DIRECTIONS |
Without any of their pictures, return all of the records exactly.

BEGIN

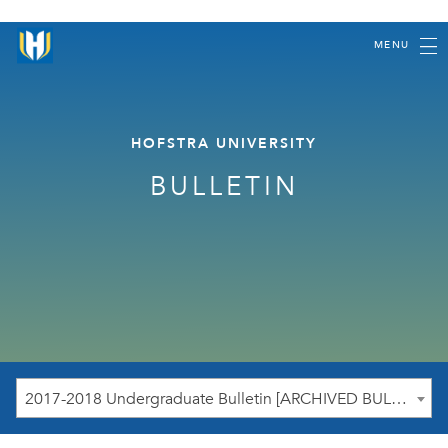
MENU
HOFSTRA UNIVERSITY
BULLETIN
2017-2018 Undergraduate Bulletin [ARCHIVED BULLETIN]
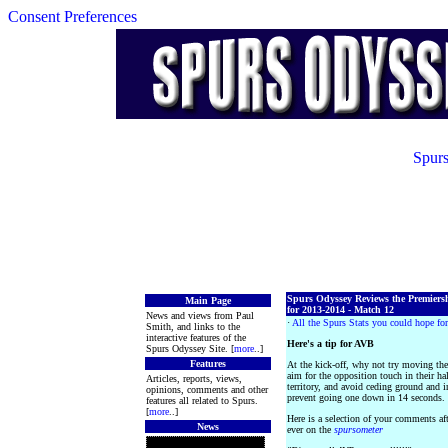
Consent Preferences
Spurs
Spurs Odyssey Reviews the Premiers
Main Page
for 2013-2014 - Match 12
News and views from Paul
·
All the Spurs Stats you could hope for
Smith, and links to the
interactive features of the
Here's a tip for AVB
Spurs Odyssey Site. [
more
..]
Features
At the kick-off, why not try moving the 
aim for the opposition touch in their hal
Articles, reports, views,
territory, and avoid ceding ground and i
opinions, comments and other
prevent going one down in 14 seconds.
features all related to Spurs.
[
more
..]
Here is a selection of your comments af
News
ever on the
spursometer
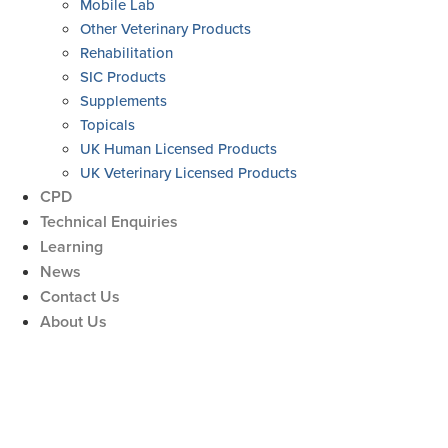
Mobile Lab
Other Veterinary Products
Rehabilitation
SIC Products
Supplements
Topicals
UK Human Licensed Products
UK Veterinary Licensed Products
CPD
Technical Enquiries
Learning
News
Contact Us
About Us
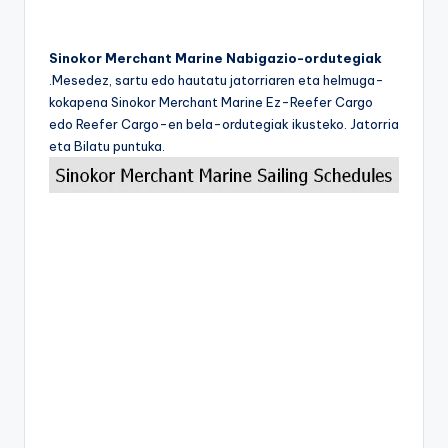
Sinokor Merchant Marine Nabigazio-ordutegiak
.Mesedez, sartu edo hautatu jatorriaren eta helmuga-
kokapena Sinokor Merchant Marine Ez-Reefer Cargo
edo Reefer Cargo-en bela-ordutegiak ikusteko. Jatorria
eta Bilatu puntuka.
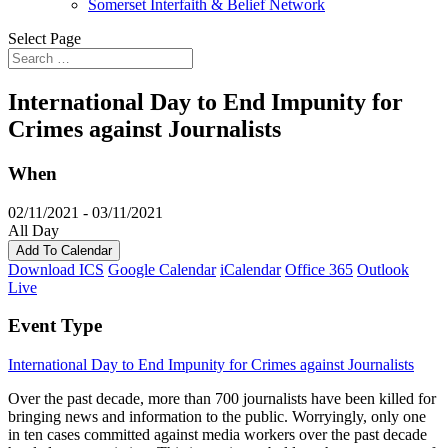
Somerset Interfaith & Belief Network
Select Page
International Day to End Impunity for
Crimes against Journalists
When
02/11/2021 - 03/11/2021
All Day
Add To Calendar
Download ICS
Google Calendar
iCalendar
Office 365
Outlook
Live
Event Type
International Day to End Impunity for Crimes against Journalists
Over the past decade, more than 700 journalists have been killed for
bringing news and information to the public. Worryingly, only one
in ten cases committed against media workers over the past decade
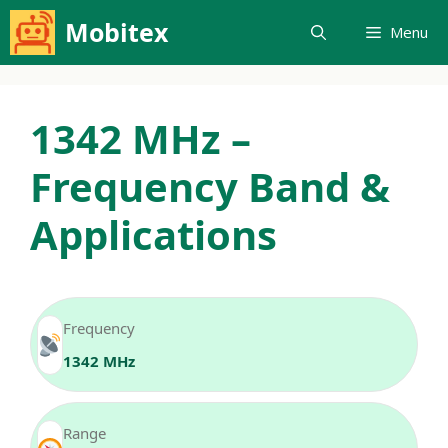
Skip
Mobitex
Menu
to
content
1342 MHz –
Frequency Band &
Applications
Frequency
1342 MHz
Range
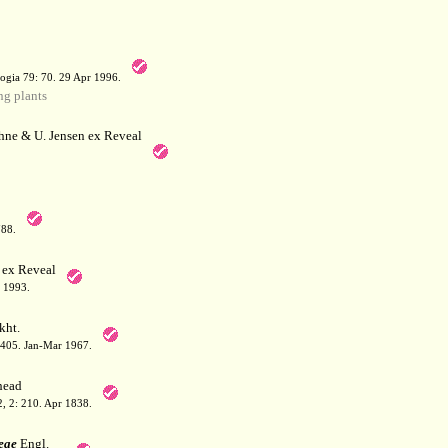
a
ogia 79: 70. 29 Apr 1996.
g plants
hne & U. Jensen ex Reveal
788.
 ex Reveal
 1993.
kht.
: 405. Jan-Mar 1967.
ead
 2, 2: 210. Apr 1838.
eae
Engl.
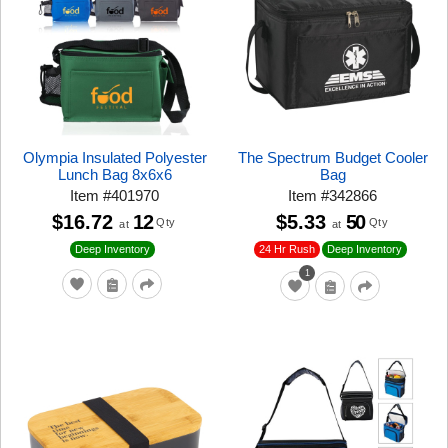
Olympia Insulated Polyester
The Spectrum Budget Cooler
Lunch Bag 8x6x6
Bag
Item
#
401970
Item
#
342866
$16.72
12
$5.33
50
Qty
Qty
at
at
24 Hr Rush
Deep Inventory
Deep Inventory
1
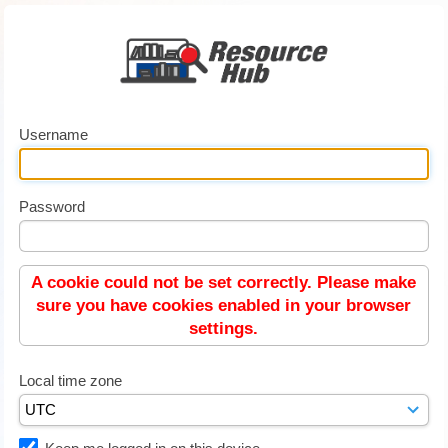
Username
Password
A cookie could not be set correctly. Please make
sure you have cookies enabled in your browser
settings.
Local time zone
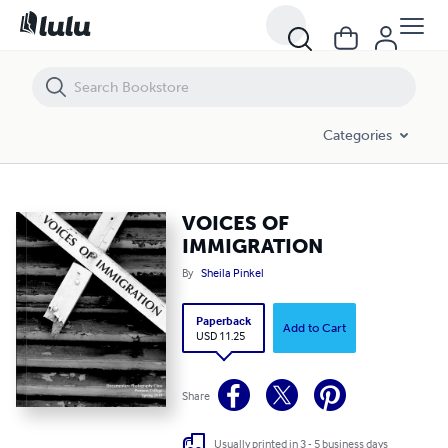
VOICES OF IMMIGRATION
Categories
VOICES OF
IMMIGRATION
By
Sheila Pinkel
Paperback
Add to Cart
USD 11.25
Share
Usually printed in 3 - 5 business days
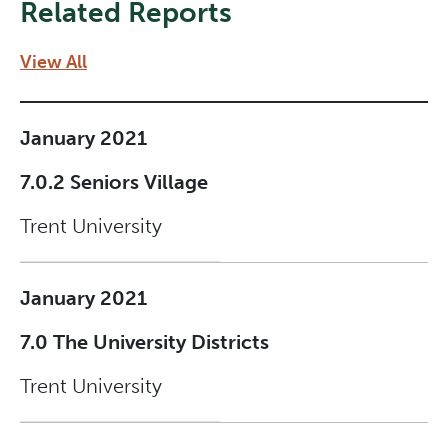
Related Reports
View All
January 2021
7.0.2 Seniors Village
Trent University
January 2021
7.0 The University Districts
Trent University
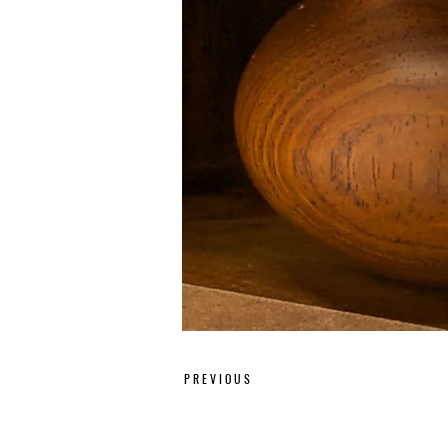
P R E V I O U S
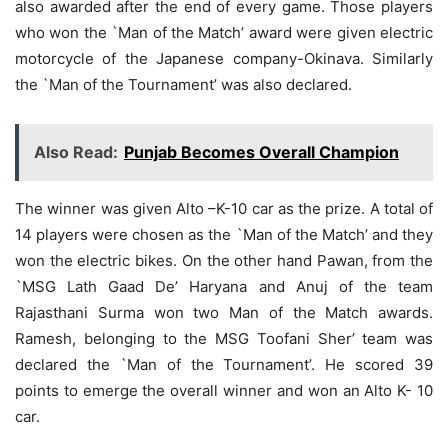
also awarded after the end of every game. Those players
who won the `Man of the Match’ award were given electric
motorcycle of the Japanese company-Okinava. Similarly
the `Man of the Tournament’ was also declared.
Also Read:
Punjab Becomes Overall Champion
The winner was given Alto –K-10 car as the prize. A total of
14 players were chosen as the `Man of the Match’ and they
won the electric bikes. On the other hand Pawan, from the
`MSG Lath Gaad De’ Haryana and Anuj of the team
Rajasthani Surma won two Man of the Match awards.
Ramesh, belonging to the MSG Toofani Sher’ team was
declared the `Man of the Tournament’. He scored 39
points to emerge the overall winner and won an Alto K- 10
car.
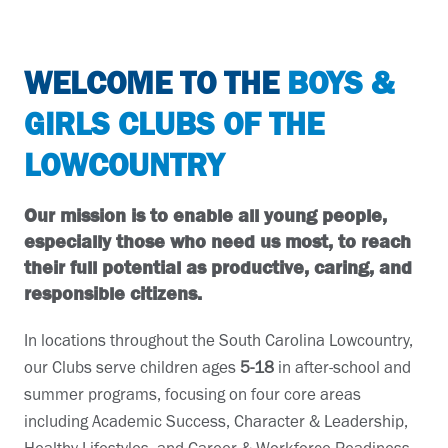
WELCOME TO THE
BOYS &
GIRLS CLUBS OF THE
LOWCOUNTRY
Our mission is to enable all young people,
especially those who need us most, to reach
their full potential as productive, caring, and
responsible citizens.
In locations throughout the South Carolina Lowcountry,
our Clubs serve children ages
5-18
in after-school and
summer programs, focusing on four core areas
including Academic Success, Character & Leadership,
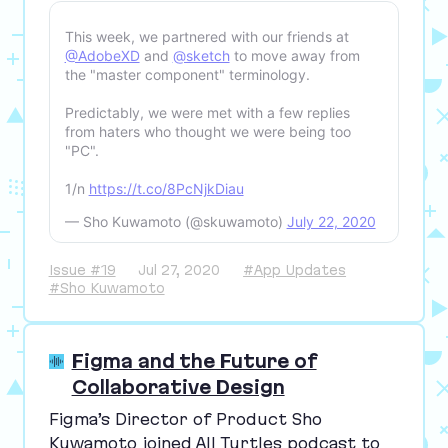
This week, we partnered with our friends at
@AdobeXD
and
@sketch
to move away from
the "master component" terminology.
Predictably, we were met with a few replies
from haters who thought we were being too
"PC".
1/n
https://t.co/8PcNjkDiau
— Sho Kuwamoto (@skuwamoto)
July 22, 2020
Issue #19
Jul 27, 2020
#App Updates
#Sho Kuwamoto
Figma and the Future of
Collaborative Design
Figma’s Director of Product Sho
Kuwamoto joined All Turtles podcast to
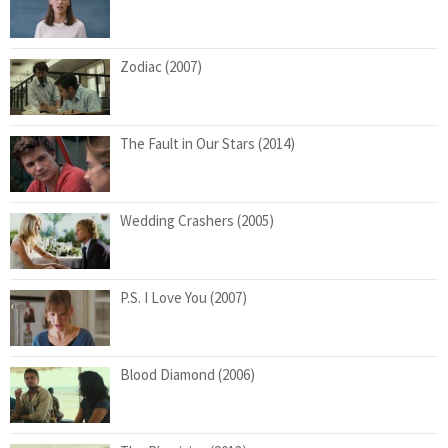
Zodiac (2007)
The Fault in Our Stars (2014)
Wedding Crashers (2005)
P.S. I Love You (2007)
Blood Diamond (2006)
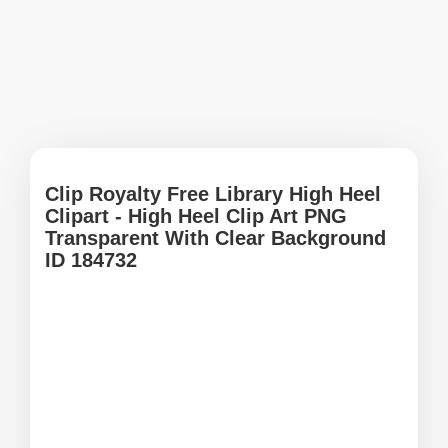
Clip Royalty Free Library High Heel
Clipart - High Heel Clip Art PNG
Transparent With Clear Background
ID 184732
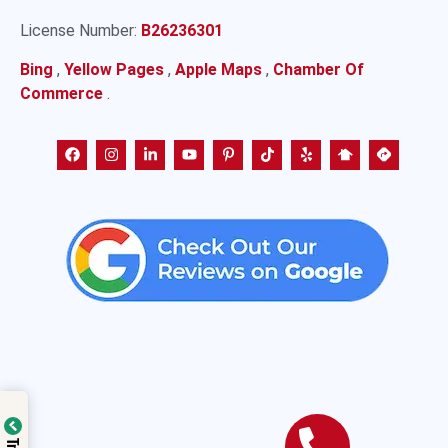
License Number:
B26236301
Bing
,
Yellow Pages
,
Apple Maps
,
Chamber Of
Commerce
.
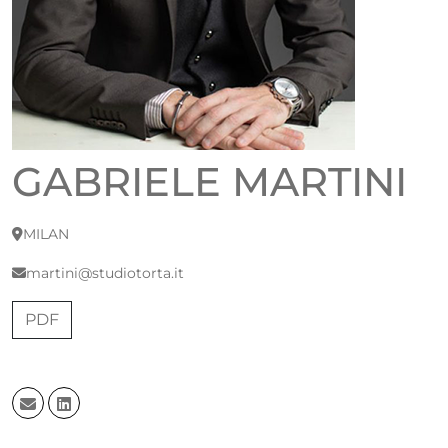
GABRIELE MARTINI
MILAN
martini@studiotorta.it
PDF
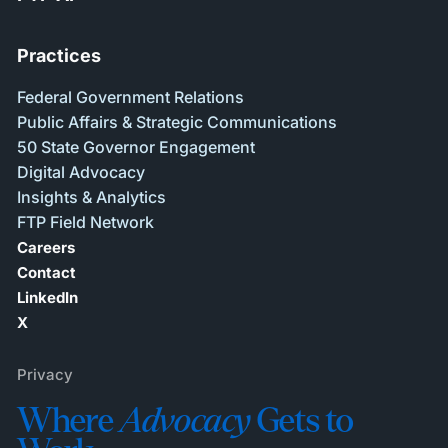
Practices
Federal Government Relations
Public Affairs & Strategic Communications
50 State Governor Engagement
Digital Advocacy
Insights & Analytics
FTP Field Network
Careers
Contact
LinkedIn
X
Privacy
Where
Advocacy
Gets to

END

RESULT OF THIS EXERCISE |
MENU
HOFSTRA UNIVERSITY
BULLETIN
2017-2018 Undergraduate Bulletin [ARCHIVED BULLETIN]
Consent Preferences
Spurs
Spurs Odyssey Reviews the Premiers
Main Page
for 2013-2014 - Match 12
News and views from Paul
·
All the Spurs Stats you could hope for
Smith, and links to the
interactive features of the
Here's a tip for AVB
Spurs Odyssey Site. [
more
..]
Features
At the kick-off, why not try moving the 
aim for the opposition touch in their hal
Articles, reports, views,
territory, and avoid ceding ground and i
opinions, comments and other
prevent going one down in 14 seconds.
features all related to Spurs.
[
more
..]
Here is a selection of your comments af
News
ever on the
spursometer
Mobile Lab
Other Veterinary Products
Rehabilitation
SIC Products
Supplements
Topicals
UK Human Licensed Products
UK Veterinary Licensed Products
CPD
Technical Enquiries
Learning
News
Contact Us
About Us
Sinokor Merchant Marine Nabigazio-ordutegiak
.Mesedez, sartu edo hautatu jatorriaren eta helmuga-
kokapena Sinokor Merchant Marine Ez-Reefer Cargo
edo Reefer Cargo-en bela-ordutegiak ikusteko. Jatorria
eta Bilatu puntuka.
Somerset Interfaith & Belief Network
Select Page
International Day to End Impunity for
Crimes against Journalists
When
02/11/2021 - 03/11/2021
All Day
Add To Calendar
Download ICS
Google Calendar
iCalendar
Office 365
Outlook
Live
Event Type
International Day to End Impunity for Crimes against Journalists
Over the past decade, more than 700 journalists have been killed for
bringing news and information to the public. Worryingly, only one
in ten cases committed against media workers over the past decade
Skip
Mobitex
Menu
to
content
1342 MHz –
Frequency Band &
Applications
Frequency
1342 MHz
Range
a
ogia 79: 70. 29 Apr 1996.
g plants
hne & U. Jensen ex Reveal
788.
 ex Reveal
 1993.
kht.
: 405. Jan-Mar 1967.
ead
 2, 2: 210. Apr 1838.
eae
Engl.
Olympia Insulated Polyester
The Spectrum Budget Cooler
Lunch Bag 8x6x6
Bag
Item
#
401970
Item
#
342866
$16.72
12
$5.33
50
Qty
Qty
at
at
24 Hr Rush
Deep Inventory
Deep Inventory
1
Username
Password
A cookie could not be set correctly. Please make
sure you have cookies enabled in your browser
settings.
Local time zone
VOICES OF IMMIGRATION
Categories
VOICES OF
IMMIGRATION
By
Sheila Pinkel
Paperback
Add to Cart
USD 11.25
Share
Usually printed in 3 - 5 business days
Related Reports
View All
January 2021
7.0.2 Seniors Village
Trent University
January 2021
7.0 The University Districts
Trent University
P R E V I O U S
also awarded after the end of every game. Those players
who won the `Man of the Match’ award were given electric
motorcycle of the Japanese company-Okinava. Similarly
the `Man of the Tournament’ was also declared.
Also Read:
Punjab Becomes Overall Champion
The winner was given Alto –K-10 car as the prize. A total of
14 players were chosen as the `Man of the Match’ and they
won the electric bikes. On the other hand Pawan, from the
`MSG Lath Gaad De’ Haryana and Anuj of the team
Rajasthani Surma won two Man of the Match awards.
Ramesh, belonging to the MSG Toofani Sher’ team was
declared the `Man of the Tournament’. He scored 39
points to emerge the overall winner and won an Alto K- 10
car.
WELCOME TO THE
BOYS &
GIRLS CLUBS OF THE
LOWCOUNTRY
Our mission is to enable all young people,
especially those who need us most, to reach
their full potential as productive, caring, and
responsible citizens.
In locations throughout the South Carolina Lowcountry,
our Clubs serve children ages
5-18
in after-school and
summer programs, focusing on four core areas
including Academic Success, Character & Leadership,
This week, we partnered with our friends at
@AdobeXD
and
@sketch
to move away from
the "master component" terminology.
Predictably, we were met with a few replies
from haters who thought we were being too
"PC".
1/n
https://t.co/8PcNjkDiau
— Sho Kuwamoto (@skuwamoto)
July 22, 2020
Issue #19
Jul 27, 2020
#App Updates
#Sho Kuwamoto
Figma and the Future of
Collaborative Design
Figma’s Director of Product Sho
Kuwamoto joined All Turtles podcast to
Zodiac (2007)
The Fault in Our Stars (2014)
Wedding Crashers (2005)
P.S. I Love You (2007)
Blood Diamond (2006)
Clip Royalty Free Library High Heel
Clipart - High Heel Clip Art PNG
Transparent With Clear Background
ID 184732
License Number:
B26236301
Bing
,
Yellow Pages
,
Apple Maps
,
Chamber Of
Commerce
.
GABRIELE MARTINI
MILAN
martini@studiotorta.it
PDF
Practices
Federal Government Relations
Public Affairs & Strategic Communications
50 State Governor Engagement
Digital Advocacy
Insights & Analytics
FTP Field Network
Careers
Contact
LinkedIn
X
Privacy
Where
Advocacy
Gets to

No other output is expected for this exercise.